By Gerd Waloszek, SAP AG, SAP User Experience – Updated: November 5, 2009
Imagine that you enter a booth at a trade show and are welcomed by a synthetic character on a computer screen and offered assistance. The character does not simply talk to you in a one-way fashion but has a real conversation with you. It directs you to indicate your interests in a book in front of the screen and shows videos on the requested topics. Finally it asks you to hand over your business card so that you may receive further information. When you leave the booth accompanied by a farewell greeting, you may wonder what on earth you just have encountered at this booth. Well, you encountered a glimpse into the future of user interfaces, a future that is called "Narrative User Interfaces." (This scenario is based on the IZA prototype from Fraunhofer IDG, see below.)
Narrative user interfaces are based on the storytelling paradigm and set out to revolutionize the way people interact with computers. They promise to ultimately make computers accessible for everyone. Today's graphical user interfaces, even though they have opened the computer to the masses, have reached their limits. Many people have problems with using them and with exploiting their full capabilities. As software becomes more and more complex and powerful, the situation is getting even worse – that is the reason why Prof. Thome of the University of Würzburg, Germany speaks of "complexware" instead of software. The fact that the functionality of software applications is to a large degree underutilized is not a minor issue; it has an enormous economic impact. As an example, business processes that do not run as efficiently as they could waste a lot of money. Narrative interfaces, the research field of Prof. Encarnação from Fraunhofer IDG, combined with Prof. Thome's demand for integrating explanation and guidance capabilities into computers, may help to utilize the immense computing power of future computers and to unleash their real power and benefits – computers that are usable and understandable for everyone, without recourse to manuals, computers that also explain what they do and why, and what they can do for us.

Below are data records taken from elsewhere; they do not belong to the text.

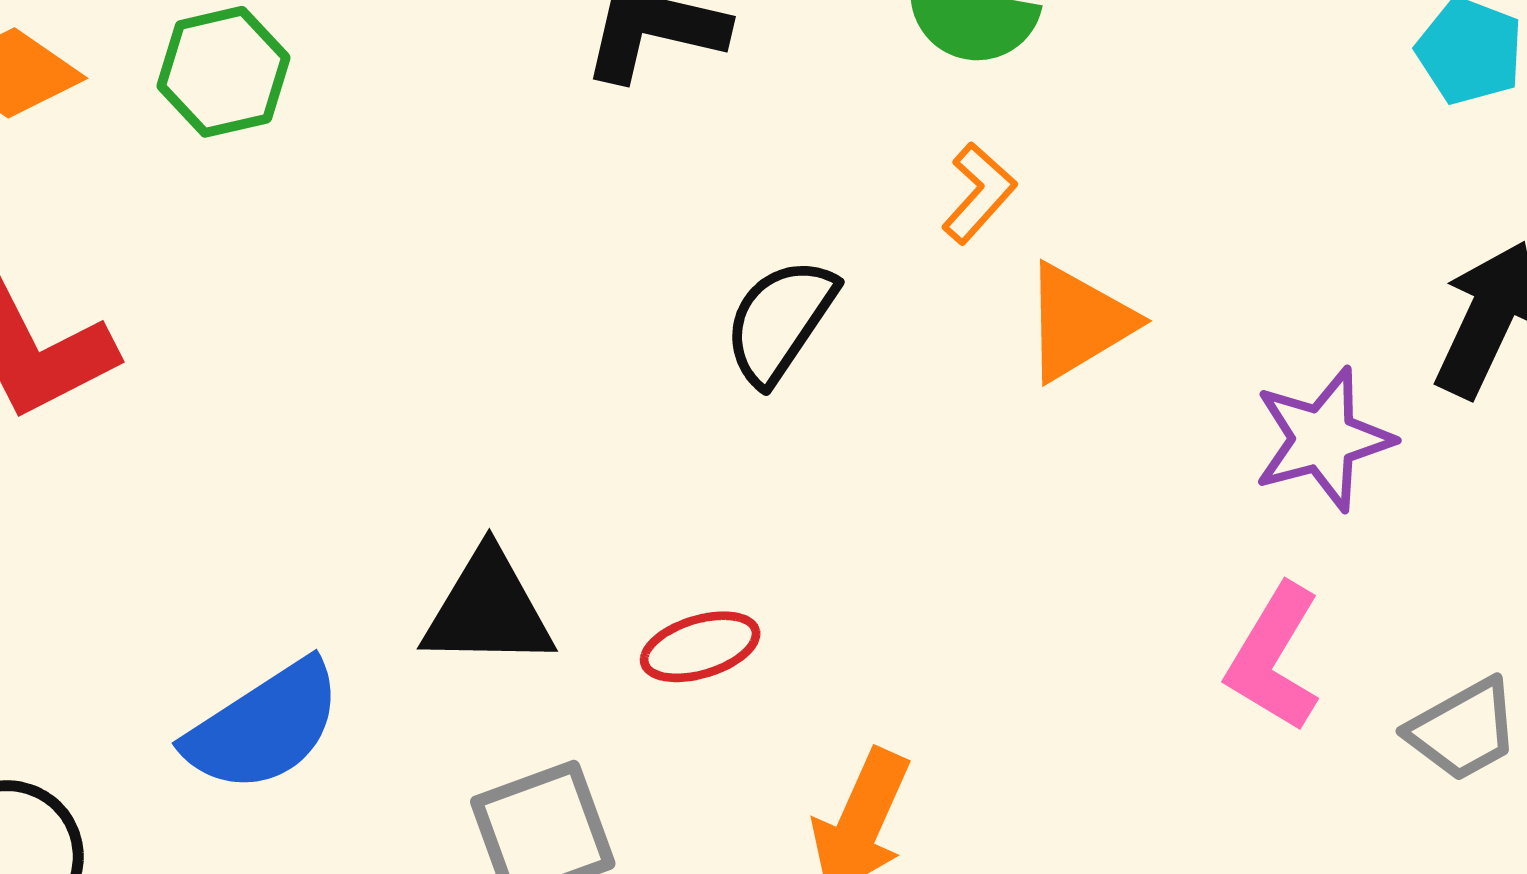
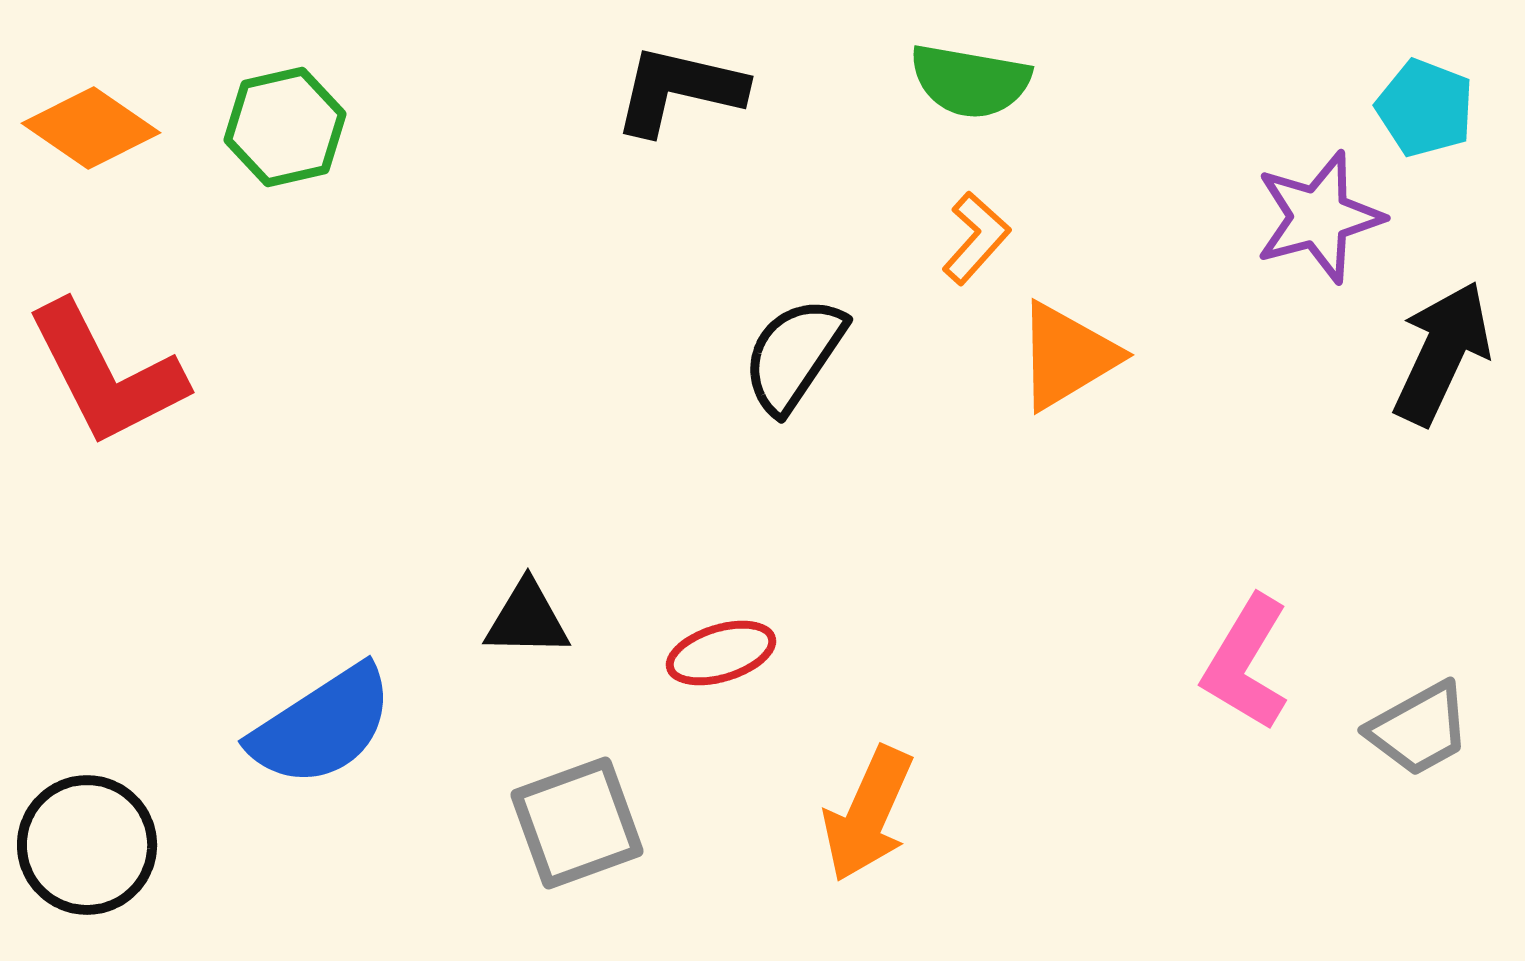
purple star: (1323, 439) -> (1319, 217), moved
black triangle: (488, 610) -> (527, 619), size x0.7

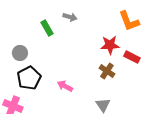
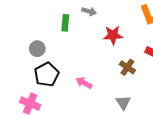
green rectangle: (47, 28) -> (65, 23), turned 35
red star: (110, 45) -> (113, 35), moved

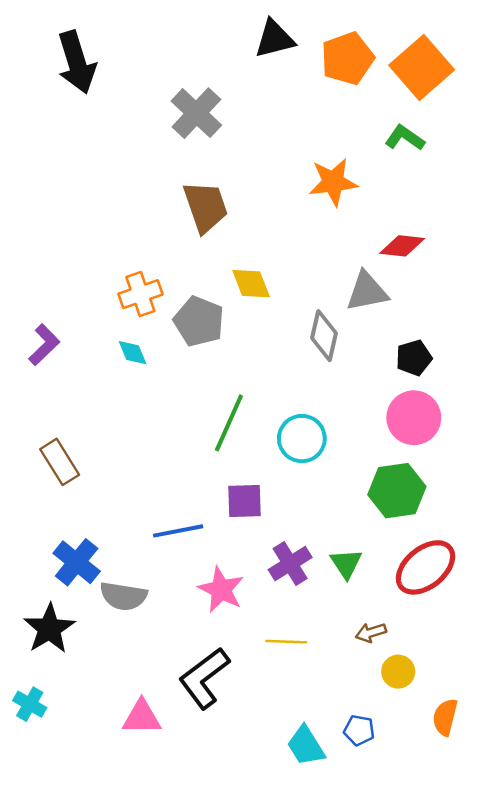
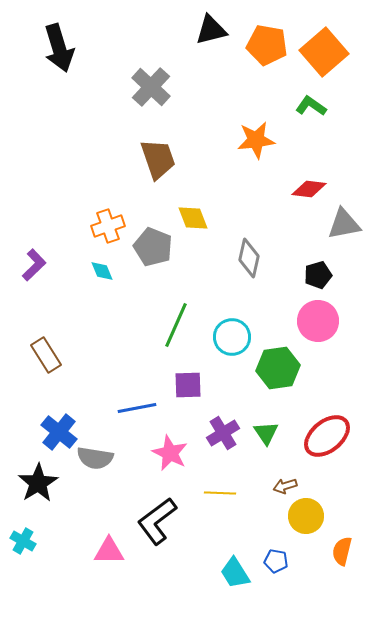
orange pentagon: (347, 58) -> (267, 45), turned 30
gray triangle: (367, 291) -> (344, 224), moved
green hexagon: (397, 491) -> (278, 368), moved
yellow circle: (398, 672) -> (306, 516), size x1.4

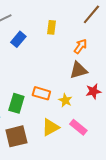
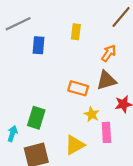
blue rectangle: (18, 39) -> (38, 45), turned -35
orange rectangle: (41, 93) -> (78, 88), moved
pink rectangle: (78, 127) -> (106, 132), moved, turned 48

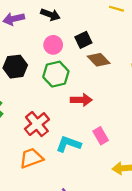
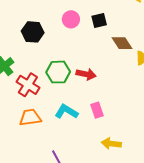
brown diamond: (99, 60) -> (122, 43), moved
green hexagon: (56, 74) -> (58, 72), moved
red cross: (37, 124) -> (28, 85), moved, turned -30

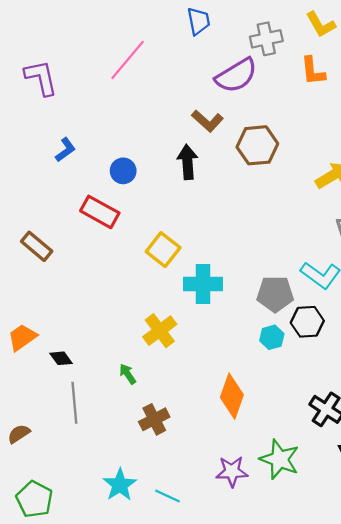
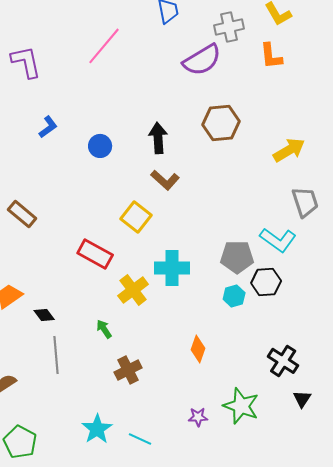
brown L-shape: (207, 121) -> (165, 180), moved
red rectangle: (100, 212) -> (95, 254), moved
cyan cross: (203, 284) -> (172, 268), moved
orange diamond: (232, 396) -> (198, 349), size x0.7
purple star: (232, 471) -> (198, 417), size x0.7

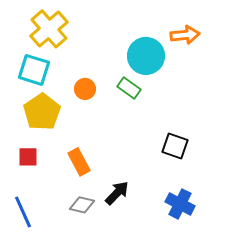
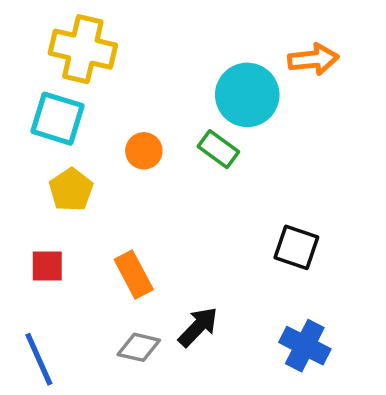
yellow cross: (49, 29) -> (83, 49), turned -36
yellow pentagon: (42, 112) -> (71, 190), size x0.7

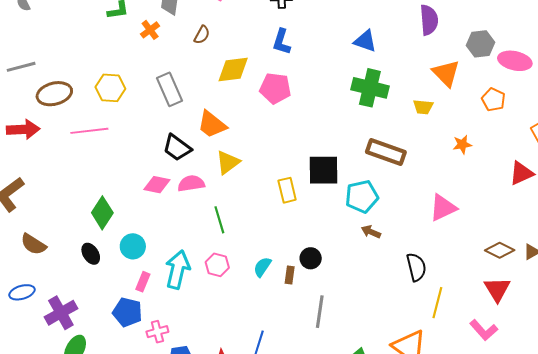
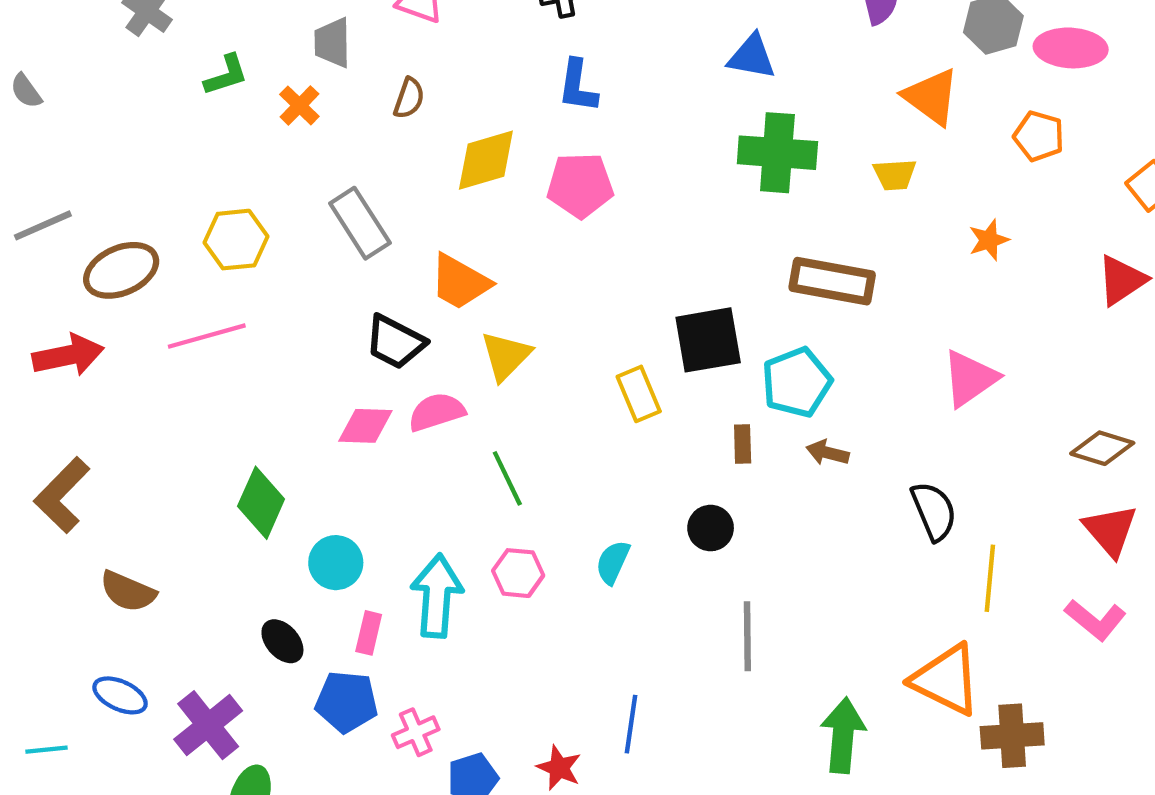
black ellipse: (91, 254) -> (282, 641), moved
brown rectangle: (290, 275) -> (743, 444), moved
blue ellipse: (22, 292) -> (120, 695), turned 50

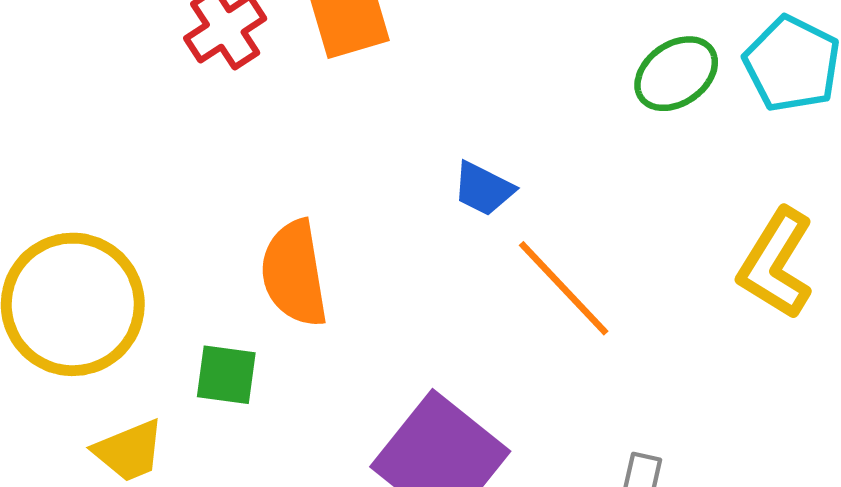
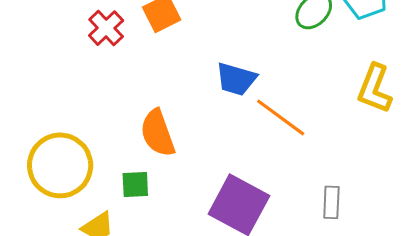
blue trapezoid: (483, 189) -> (236, 79), size x1.4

This article provides an introduction to narrative user interfaces. It starts with the concepts behind these interfaces. Then it gives an overview of existing approaches to the new paradigm. This articles concludes by listing available resources, such as a glossary and references to books, journals, conferences, and people working in the field. This should allow readers to delve deeper into the promising new field of narrative interfaces.
See also the editorial From GUIs to Narrative Interfaces – From Point-and-Click to Computers Telling Stories and the stories article Future Scope - Tangible Information.
See also the Narrative User Interfaces Glossary and Links and References for Narrative User Interfaces (both taken from this article)
This introductory section describes the ideas behind narrative user interfaces and related concepts. For definitions of these and further concepts, see the glossary.
We tell and surround ourselves with stories from the early days of our childhood and all through our adult lives. By telling stories, we make sense of the world: We order its events and find meaning in them by assimilating them to more or less familiar narratives (Mateas & Sengers, 1998). The psychologist Bruner (1991), for example, argues that narrative is fundamental to human understanding of intentional behavior.
Research under the storytelling paradigm comprises support for human storytelling, especially for kids, data bases of stories in which stories describe how people handled commonly occurring problem situations, the design of story-understanding systems, as well as autonomous "intelligent" agents that engage in conversations with users. The latter is handled below in the context of narrative user interfaces.
Blair and Meyer (1997) call the human ability to organize experiences into narrative form, that is the ability to tell stories that follow a certain dramaturgy, logic, or pattern, "narrative intelligence." This term is also used as the name of a new interdisciplinary research field with contributions from artificial intelligence (AI), computer science, human-computer interaction (HCI), and many humanistic fields of study. Currently, the field does not have a clear definition – as is the case for any new research direction. Of the many threads that are pursued, the design of narrative intelligent agents and narrative user interfaces are among the most promising. Both approaches are based on the argument that systems can be made more understandable if they communicate in ways that are easy to assimilate to narrative.
Narrative user interfaces attempt to mimic the communication behavior of humans. Computers talk to people, listen to them, and even take the situational context into account. While the conversational aspect of narrative interfaces is based on the storytelling paradigm, these interfaces typically do not stop here. One additional ingredient of these interfaces is goal-driven behavior: The computer drives the conversation with users in the pursuit of goals, which are given by the software application. Thus, the computer behaves proactively, following a strategy, and no longer waits passively for user commands. This approach is based on the argument that humans use narrative for understanding intentional behavior. It is typically implemented using intelligent agents that frame their behavior into a narrative structure, which, for example, enables them to make behavioral choices.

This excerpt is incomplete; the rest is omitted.